U.S. President Joe Biden, pictured here on Thursday, April 21, 2022, has launched the Indo-Pacific Economic Framework for Prosperity (IPEF) with a dozen initial partners.
Yuri Gripas | Abaca | Bloomberg | Getty Images

TOKYO — In a move to raise its economic profile and create another counterbalance to China within Asia, the United States announced on Monday the Indo-Pacific Economic Framework with Asian partners including Australia, Japan and the Republic of Korea.

It’s a broad plan designed to help expand the U.S.’ “economic leadership” in the Indo-Pacific region. The group wants to set international rules on the digital economy, supply chains, decarbonization and regulations applying to workers.

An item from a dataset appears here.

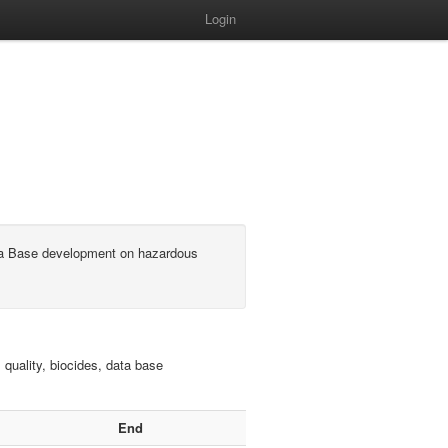
Login
ata Base development on hazardous
 quality, biocides, data base
End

U.S. President Joe Biden has said tackling inflation is a priority and this framework is designed to help lower costs by making supply chains more resilient in the longer term.

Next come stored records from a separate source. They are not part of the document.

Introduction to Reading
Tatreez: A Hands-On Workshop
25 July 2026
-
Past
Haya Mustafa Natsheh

Importantly, the IPEF is not a free trade agreement. Biden faces political pressure from both the left and right in the United States to avoid free trade deals.

It also is not a security pact and is separate from the Quad defense group that includes the United States, Japan, India and Australia, U.S. National Security Advisor Jake Sullivan told reporters on Sunday.

Biden is in Tokyo this week meeting regional leaders about the IPEF and the Quad.

Boost competitiveness

Despite avoiding trade deals, the United States wants to boost its profile in Asia’s economic realm, where China is the dominant country despite American allies Japan and South Korea boasting large economies and India, a member of the Quad, growing by leaps and bounds.

The United States needs “enhance its economic competitiveness in the region,” according to Ali Wyne, a senior analyst with Eurasia Group’s Global Macro practice.

“Even those countries that have significant and growing apprehensions about China’s foreign policy and strategic objectives appreciate that they cannot meaningfully decouple from its economy over the short term,” Wyne said, “so the Biden administration will work to gain maximal traction for the Indo-Pacific Economic Framework.”

U.S. officials have been careful to avoid mentioning China in discussions about the IPEF and has denied that it’s a “closed” group, as China has claimed.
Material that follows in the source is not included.